* [Aim of the task]: From the data below, set down exactly the lines between the one holding "первым запуском посудомойки" and the one holding "Research「Japan Live Streaming", inclusive, and no others.
[Data extracts]
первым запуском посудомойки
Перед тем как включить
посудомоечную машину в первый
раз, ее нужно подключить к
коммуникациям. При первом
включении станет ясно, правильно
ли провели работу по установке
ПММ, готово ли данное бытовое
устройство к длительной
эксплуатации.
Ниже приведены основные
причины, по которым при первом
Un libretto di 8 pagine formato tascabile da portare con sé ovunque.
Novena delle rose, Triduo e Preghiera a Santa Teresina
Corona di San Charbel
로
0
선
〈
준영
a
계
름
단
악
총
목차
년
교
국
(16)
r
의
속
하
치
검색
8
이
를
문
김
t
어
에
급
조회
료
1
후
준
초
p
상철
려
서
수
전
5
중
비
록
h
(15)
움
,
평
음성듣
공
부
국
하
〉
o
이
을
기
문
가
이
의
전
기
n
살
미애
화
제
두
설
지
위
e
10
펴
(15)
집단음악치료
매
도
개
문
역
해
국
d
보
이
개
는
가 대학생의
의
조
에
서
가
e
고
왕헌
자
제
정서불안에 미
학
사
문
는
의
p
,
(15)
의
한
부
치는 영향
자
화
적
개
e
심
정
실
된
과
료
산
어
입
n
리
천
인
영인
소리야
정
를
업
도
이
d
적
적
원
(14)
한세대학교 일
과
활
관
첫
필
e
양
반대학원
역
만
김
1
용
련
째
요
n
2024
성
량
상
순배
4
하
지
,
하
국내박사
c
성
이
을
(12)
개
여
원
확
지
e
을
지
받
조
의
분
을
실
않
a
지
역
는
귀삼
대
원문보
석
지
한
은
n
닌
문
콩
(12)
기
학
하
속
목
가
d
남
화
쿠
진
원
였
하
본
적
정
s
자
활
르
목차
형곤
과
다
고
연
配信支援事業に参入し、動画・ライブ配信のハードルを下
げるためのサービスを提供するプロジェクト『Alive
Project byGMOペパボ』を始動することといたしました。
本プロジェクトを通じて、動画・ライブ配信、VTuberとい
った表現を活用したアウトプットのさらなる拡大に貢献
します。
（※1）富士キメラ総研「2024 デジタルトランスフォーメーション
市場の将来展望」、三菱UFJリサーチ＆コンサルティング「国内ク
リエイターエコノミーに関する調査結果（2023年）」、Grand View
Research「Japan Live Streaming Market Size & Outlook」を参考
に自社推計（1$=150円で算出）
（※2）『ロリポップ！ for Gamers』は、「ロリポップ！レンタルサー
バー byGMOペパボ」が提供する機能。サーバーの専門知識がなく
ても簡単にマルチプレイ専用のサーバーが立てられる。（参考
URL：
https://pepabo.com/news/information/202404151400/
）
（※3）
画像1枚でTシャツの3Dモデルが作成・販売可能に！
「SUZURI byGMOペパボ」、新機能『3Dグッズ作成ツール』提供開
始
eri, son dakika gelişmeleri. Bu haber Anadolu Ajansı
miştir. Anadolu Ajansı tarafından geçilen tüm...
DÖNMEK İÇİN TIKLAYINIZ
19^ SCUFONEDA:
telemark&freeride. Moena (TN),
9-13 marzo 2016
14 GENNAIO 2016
[/Data extracts]
[Data extracts]
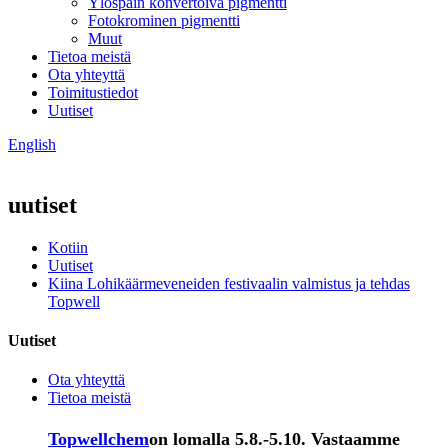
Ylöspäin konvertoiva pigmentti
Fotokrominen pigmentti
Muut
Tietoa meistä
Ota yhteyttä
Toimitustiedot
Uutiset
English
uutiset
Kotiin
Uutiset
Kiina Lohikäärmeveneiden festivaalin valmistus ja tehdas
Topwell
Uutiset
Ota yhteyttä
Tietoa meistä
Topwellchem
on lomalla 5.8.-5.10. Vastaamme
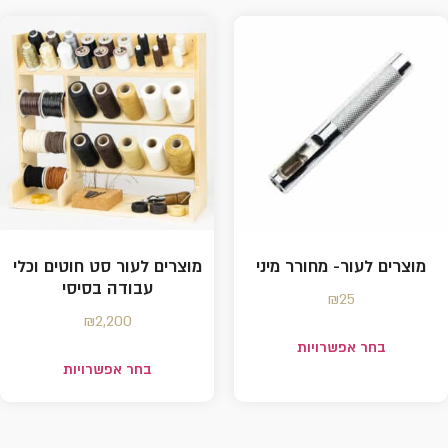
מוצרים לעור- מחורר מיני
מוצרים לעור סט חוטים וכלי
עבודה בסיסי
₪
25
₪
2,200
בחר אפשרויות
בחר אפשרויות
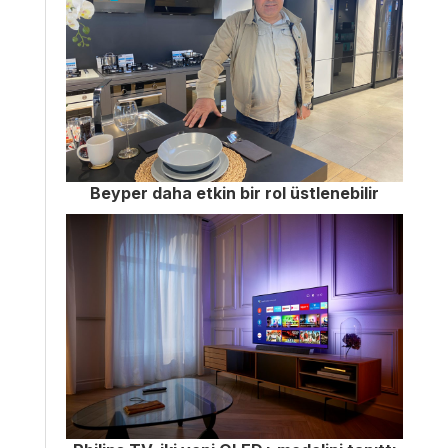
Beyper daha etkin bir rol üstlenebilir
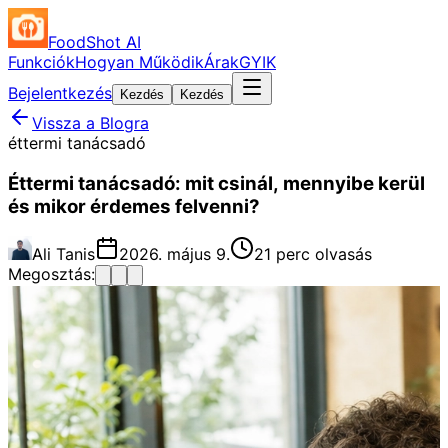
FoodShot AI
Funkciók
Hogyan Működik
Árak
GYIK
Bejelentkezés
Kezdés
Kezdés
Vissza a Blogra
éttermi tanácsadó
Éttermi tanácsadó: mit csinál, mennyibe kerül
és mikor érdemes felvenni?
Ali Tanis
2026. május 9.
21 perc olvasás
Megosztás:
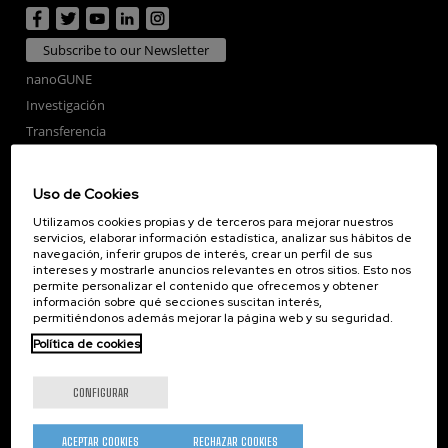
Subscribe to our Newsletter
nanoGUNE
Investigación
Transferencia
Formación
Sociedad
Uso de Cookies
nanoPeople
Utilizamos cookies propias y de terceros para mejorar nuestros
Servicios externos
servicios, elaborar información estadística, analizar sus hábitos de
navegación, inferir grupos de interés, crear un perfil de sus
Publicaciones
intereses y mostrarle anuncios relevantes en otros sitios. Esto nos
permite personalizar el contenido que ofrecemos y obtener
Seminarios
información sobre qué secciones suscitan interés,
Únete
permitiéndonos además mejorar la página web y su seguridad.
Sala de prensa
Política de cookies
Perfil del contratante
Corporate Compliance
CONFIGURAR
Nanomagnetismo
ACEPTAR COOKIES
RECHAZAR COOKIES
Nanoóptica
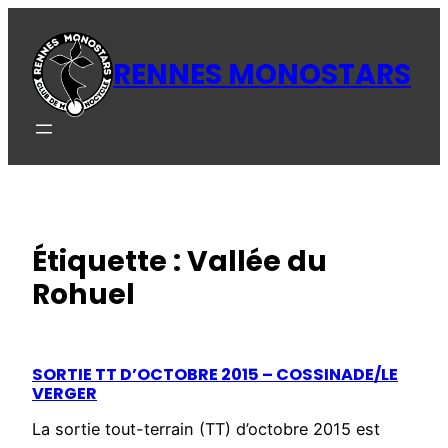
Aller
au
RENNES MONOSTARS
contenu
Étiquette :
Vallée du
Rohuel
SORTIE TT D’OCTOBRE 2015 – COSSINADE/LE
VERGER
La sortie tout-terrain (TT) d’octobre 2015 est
[/Data extracts]
* [Solution to this problem]:
первым запуском посудомойки
Перед тем как включить
посудомоечную машину в первый
раз, ее нужно подключить к
коммуникациям. При первом
включении станет ясно, правильно
ли провели работу по установке
ПММ, готово ли данное бытовое
устройство к длительной
эксплуатации.
Ниже приведены основные
причины, по которым при первом
Un libretto di 8 pagine formato tascabile da portare con sé ovunque.
Novena delle rose, Triduo e Preghiera a Santa Teresina
Corona di San Charbel
로
0
선
〈
준영
a
계
름
단
악
총
목차
년
교
국
(16)
r
의
속
하
치
검색
8
이
를
문
김
t
어
에
급
조회
료
1
후
준
초
p
상철
려
서
수
전
5
중
비
록
h
(15)
움
,
평
음성듣
공
부
국
하
〉
o
이
을
기
문
가
이
의
전
기
n
살
미애
화
제
두
설
지
위
e
10
펴
(15)
집단음악치료
매
도
개
문
역
해
국
d
보
이
개
는
가 대학생의
의
조
에
서
가
e
고
왕헌
자
제
정서불안에 미
학
사
문
는
의
p
,
(15)
의
한
부
치는 영향
자
화
적
개
e
심
정
실
된
과
료
산
어
입
n
리
천
인
영인
소리야
정
를
업
도
이
d
적
적
원
(14)
한세대학교 일
과
활
관
첫
필
e
양
반대학원
역
만
김
1
용
련
째
요
n
2024
성
량
상
순배
4
하
지
,
하
국내박사
c
성
이
을
(12)
개
여
원
확
지
e
을
지
받
조
의
분
을
실
않
a
지
역
는
귀삼
대
원문보
석
지
한
은
n
닌
문
콩
(12)
기
학
하
속
목
가
d
남
화
쿠
진
원
였
하
본
적
정
s
자
활
르
목차
형곤
과
다
고
연
配信支援事業に参入し、動画・ライブ配信のハードルを下
げるためのサービスを提供するプロジェクト『Alive
Project byGMOペパボ』を始動することといたしました。
本プロジェクトを通じて、動画・ライブ配信、VTuberとい
った表現を活用したアウトプットのさらなる拡大に貢献
します。
（※1）富士キメラ総研「2024 デジタルトランスフォーメーション
市場の将来展望」、三菱UFJリサーチ＆コンサルティング「国内ク
リエイターエコノミーに関する調査結果（2023年）」、Grand View
Research「Japan Live Streaming Market Size & Outlook」を参考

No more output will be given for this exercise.